From the entries below, copy exactly the lines from the one that contains "2. An originating good transported through" through the one that contains "separation from a bulk shipment or splitting", both included, and only those.

* _Input data_:
=======

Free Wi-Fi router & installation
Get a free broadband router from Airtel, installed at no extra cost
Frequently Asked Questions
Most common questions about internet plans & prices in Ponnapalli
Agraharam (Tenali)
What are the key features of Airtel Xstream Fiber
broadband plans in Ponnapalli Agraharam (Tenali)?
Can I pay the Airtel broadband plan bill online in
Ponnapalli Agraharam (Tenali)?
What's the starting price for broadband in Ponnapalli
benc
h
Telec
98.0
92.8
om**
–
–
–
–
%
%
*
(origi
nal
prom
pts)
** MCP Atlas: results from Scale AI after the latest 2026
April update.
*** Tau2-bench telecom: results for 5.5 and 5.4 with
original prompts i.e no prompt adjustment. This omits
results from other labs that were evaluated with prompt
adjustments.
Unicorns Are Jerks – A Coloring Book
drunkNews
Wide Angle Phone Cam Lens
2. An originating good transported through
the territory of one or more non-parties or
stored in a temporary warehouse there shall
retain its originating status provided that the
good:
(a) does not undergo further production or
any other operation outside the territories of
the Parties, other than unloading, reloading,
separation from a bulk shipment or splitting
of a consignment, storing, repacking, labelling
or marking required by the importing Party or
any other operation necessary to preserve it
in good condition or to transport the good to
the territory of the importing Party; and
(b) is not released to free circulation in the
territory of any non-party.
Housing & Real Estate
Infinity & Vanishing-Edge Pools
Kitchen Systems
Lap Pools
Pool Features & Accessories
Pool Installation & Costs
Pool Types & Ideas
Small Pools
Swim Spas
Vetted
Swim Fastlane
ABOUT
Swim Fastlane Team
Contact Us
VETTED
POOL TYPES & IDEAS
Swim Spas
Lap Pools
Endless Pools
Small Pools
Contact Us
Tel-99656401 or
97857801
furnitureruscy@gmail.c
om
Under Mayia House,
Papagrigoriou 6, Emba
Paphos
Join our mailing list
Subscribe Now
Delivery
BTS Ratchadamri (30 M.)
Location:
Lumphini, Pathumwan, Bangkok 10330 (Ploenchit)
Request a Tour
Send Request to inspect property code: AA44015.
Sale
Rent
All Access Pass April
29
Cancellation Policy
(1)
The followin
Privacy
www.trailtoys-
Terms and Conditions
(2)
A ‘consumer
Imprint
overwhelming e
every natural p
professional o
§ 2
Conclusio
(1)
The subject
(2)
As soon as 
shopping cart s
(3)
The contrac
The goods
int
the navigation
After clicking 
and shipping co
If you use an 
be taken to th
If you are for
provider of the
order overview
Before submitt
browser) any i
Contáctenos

=======

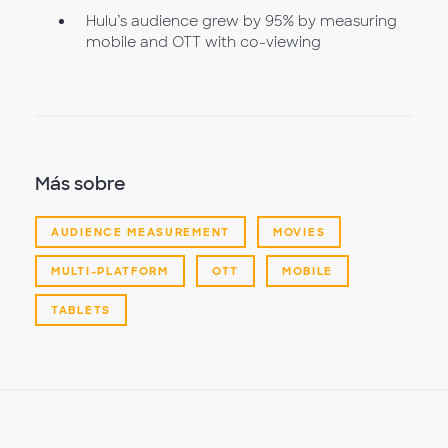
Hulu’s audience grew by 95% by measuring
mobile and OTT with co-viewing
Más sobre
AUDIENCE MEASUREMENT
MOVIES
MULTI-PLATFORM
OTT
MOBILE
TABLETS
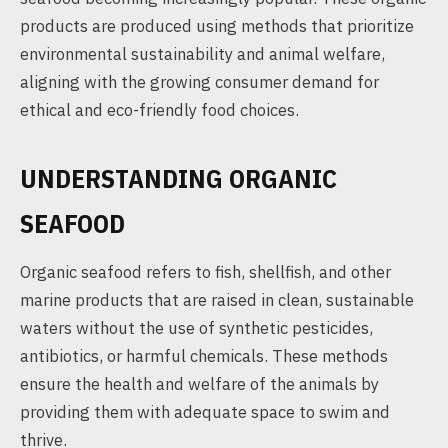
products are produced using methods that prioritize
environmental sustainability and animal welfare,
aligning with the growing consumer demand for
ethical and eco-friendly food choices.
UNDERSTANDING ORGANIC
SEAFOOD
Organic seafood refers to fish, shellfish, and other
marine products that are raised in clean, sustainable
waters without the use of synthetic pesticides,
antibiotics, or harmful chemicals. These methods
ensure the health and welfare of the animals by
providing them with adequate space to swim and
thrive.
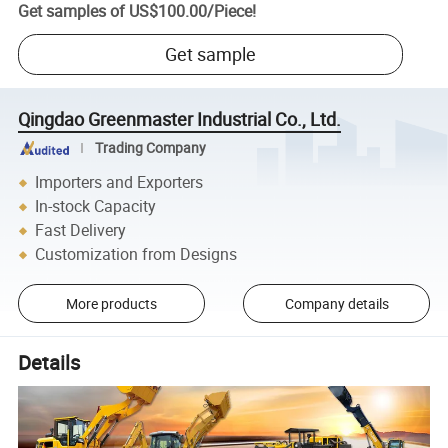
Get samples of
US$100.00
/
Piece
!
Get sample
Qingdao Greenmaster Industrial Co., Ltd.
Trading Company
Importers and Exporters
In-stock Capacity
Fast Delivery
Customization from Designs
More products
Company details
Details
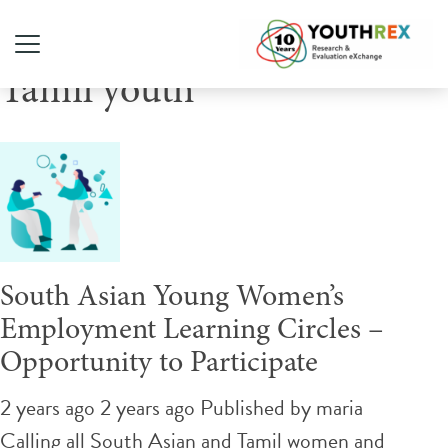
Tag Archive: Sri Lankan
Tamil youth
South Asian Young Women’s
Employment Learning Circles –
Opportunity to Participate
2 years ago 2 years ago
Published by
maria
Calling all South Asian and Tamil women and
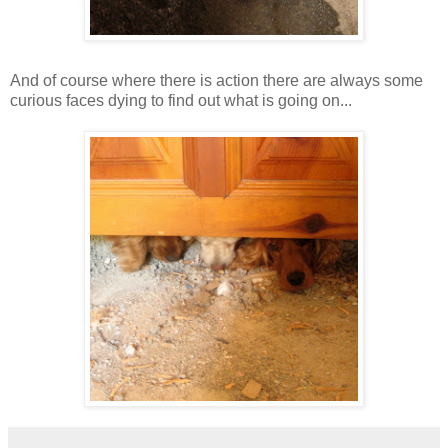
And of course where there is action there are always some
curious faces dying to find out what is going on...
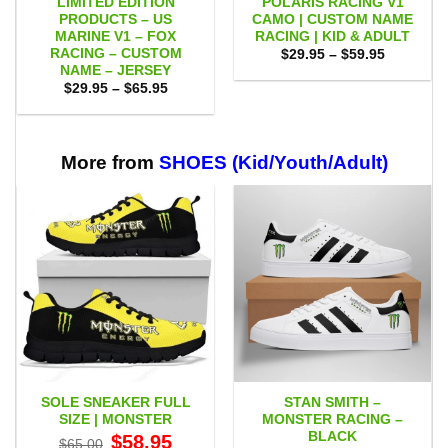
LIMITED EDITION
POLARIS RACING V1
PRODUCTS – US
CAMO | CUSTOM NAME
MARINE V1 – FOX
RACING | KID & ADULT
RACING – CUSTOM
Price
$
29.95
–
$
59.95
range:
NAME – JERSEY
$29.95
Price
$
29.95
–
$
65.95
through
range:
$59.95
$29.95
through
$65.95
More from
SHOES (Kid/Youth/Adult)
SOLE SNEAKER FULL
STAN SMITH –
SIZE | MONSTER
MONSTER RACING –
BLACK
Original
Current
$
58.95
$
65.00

=======

* _Written answer_:
2. An originating good transported through
the territory of one or more non-parties or
stored in a temporary warehouse there shall
retain its originating status provided that the
good:
(a) does not undergo further production or
any other operation outside the territories of
the Parties, other than unloading, reloading,
separation from a bulk shipment or splitting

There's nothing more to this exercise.